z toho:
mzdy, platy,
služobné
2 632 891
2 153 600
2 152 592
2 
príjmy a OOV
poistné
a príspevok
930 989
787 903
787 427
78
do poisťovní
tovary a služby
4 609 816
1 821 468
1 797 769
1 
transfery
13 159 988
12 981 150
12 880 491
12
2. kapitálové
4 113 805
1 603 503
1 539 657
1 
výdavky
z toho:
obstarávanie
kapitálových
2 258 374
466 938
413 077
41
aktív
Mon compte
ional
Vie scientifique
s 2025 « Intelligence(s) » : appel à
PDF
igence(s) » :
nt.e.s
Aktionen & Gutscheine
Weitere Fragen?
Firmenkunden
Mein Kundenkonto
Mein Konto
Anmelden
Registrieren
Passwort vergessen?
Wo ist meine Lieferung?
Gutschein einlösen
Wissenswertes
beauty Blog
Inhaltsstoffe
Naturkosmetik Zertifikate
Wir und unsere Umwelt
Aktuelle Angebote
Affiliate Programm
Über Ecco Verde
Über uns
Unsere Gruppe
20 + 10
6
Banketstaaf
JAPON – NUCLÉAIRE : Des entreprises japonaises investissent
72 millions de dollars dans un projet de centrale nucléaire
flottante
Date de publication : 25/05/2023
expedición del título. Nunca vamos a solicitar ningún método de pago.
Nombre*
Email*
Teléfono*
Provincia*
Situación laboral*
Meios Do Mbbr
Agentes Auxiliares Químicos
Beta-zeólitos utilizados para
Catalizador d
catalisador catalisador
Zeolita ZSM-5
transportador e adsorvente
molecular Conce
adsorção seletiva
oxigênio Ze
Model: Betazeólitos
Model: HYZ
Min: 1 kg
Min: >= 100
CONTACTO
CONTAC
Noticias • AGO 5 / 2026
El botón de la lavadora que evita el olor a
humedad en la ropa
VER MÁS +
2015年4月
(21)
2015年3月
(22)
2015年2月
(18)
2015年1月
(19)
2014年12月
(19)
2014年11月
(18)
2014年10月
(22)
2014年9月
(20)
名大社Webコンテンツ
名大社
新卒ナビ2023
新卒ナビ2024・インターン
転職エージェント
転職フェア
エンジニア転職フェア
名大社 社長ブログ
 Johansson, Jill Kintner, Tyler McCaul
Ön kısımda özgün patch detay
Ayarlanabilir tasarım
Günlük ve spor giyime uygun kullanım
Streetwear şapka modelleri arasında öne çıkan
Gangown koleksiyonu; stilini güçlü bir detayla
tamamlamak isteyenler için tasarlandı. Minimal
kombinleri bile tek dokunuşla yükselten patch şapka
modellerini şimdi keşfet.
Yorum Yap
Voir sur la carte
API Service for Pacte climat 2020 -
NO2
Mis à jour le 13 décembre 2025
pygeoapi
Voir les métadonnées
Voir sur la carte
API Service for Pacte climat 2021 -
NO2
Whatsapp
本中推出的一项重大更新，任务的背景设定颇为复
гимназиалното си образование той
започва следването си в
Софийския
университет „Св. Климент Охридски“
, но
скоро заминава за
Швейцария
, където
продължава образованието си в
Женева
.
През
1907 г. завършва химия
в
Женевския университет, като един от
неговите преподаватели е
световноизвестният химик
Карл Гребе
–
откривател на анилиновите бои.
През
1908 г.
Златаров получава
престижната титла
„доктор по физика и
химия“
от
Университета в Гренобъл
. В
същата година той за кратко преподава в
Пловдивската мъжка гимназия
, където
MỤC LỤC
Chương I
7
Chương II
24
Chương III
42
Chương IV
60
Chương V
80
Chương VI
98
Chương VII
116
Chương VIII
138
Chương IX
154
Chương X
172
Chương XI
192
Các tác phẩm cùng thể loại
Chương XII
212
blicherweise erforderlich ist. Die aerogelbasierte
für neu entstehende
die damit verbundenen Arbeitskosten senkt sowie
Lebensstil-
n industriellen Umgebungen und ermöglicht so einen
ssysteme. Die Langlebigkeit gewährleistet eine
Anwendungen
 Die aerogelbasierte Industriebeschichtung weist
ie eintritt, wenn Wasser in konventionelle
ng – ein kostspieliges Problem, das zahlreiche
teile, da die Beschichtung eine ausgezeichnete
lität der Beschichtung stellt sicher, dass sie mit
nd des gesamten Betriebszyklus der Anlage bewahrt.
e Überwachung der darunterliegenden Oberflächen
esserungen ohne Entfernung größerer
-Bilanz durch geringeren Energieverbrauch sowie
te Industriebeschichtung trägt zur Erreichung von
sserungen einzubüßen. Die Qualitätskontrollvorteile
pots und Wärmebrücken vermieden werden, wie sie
++++++
_YOUR ASSIGNMENT_
Emit the full listing verbatim.

_SOLUTION FOR THIS TASK_
z toho:
mzdy, platy,
služobné
2 632 891
2 153 600
2 152 592
2 
príjmy a OOV
poistné
a príspevok
930 989
787 903
787 427
78
do poisťovní
tovary a služby
4 609 816
1 821 468
1 797 769
1 
transfery
13 159 988
12 981 150
12 880 491
12
2. kapitálové
4 113 805
1 603 503
1 539 657
1 
výdavky
z toho:
obstarávanie
kapitálových
2 258 374
466 938
413 077
41
aktív
Mon compte
ional
Vie scientifique
s 2025 « Intelligence(s) » : appel à
PDF
igence(s) » :
nt.e.s
Aktionen & Gutscheine
Weitere Fragen?
Firmenkunden
Mein Kundenkonto
Mein Konto
Anmelden
Registrieren
Passwort vergessen?
Wo ist meine Lieferung?
Gutschein einlösen
Wissenswertes
beauty Blog
Inhaltsstoffe
Naturkosmetik Zertifikate
Wir und unsere Umwelt
Aktuelle Angebote
Affiliate Programm
Über Ecco Verde
Über uns
Unsere Gruppe
20 + 10
6
Banketstaaf
JAPON – NUCLÉAIRE : Des entreprises japonaises investissent
72 millions de dollars dans un projet de centrale nucléaire
flottante
Date de publication : 25/05/2023
expedición del título. Nunca vamos a solicitar ningún método de pago.
Nombre*
Email*
Teléfono*
Provincia*
Situación laboral*
Meios Do Mbbr
Agentes Auxiliares Químicos
Beta-zeólitos utilizados para
Catalizador d
catalisador catalisador
Zeolita ZSM-5
transportador e adsorvente
molecular Conce
adsorção seletiva
oxigênio Ze
Model: Betazeólitos
Model: HYZ
Min: 1 kg
Min: >= 100
CONTACTO
CONTAC
Noticias • AGO 5 / 2026
El botón de la lavadora que evita el olor a
humedad en la ropa
VER MÁS +
2015年4月
(21)
2015年3月
(22)
2015年2月
(18)
2015年1月
(19)
2014年12月
(19)
2014年11月
(18)
2014年10月
(22)
2014年9月
(20)
名大社Webコンテンツ
名大社
新卒ナビ2023
新卒ナビ2024・インターン
転職エージェント
転職フェア
エンジニア転職フェア
名大社 社長ブログ
 Johansson, Jill Kintner, Tyler McCaul
Ön kısımda özgün patch detay
Ayarlanabilir tasarım
Günlük ve spor giyime uygun kullanım
Streetwear şapka modelleri arasında öne çıkan
Gangown koleksiyonu; stilini güçlü bir detayla
tamamlamak isteyenler için tasarlandı. Minimal
kombinleri bile tek dokunuşla yükselten patch şapka
modellerini şimdi keşfet.
Yorum Yap
Voir sur la carte
API Service for Pacte climat 2020 -
NO2
Mis à jour le 13 décembre 2025
pygeoapi
Voir les métadonnées
Voir sur la carte
API Service for Pacte climat 2021 -
NO2
Whatsapp
本中推出的一项重大更新，任务的背景设定颇为复
гимназиалното си образование той
започва следването си в
Софийския
университет „Св. Климент Охридски“
, но
скоро заминава за
Швейцария
, където
продължава образованието си в
Женева
.
През
1907 г. завършва химия
в
Женевския университет, като един от
неговите преподаватели е
световноизвестният химик
Карл Гребе
–
откривател на анилиновите бои.
През
1908 г.
Златаров получава
престижната титла
„доктор по физика и
химия“
от
Университета в Гренобъл
. В
същата година той за кратко преподава в
Пловдивската мъжка гимназия
, където
MỤC LỤC
Chương I
7
Chương II
24
Chương III
42
Chương IV
60
Chương V
80
Chương VI
98
Chương VII
116
Chương VIII
138
Chương IX
154
Chương X
172
Chương XI
192
Các tác phẩm cùng thể loại
Chương XII
212
blicherweise erforderlich ist. Die aerogelbasierte
für neu entstehende
die damit verbundenen Arbeitskosten senkt sowie
Lebensstil-
n industriellen Umgebungen und ermöglicht so einen
ssysteme. Die Langlebigkeit gewährleistet eine
Anwendungen
 Die aerogelbasierte Industriebeschichtung weist
ie eintritt, wenn Wasser in konventionelle
ng – ein kostspieliges Problem, das zahlreiche
teile, da die Beschichtung eine ausgezeichnete
lität der Beschichtung stellt sicher, dass sie mit
nd des gesamten Betriebszyklus der Anlage bewahrt.
e Überwachung der darunterliegenden Oberflächen
esserungen ohne Entfernung größerer
-Bilanz durch geringeren Energieverbrauch sowie
te Industriebeschichtung trägt zur Erreichung von
sserungen einzubüßen. Die Qualitätskontrollvorteile
pots und Wärmebrücken vermieden werden, wie sie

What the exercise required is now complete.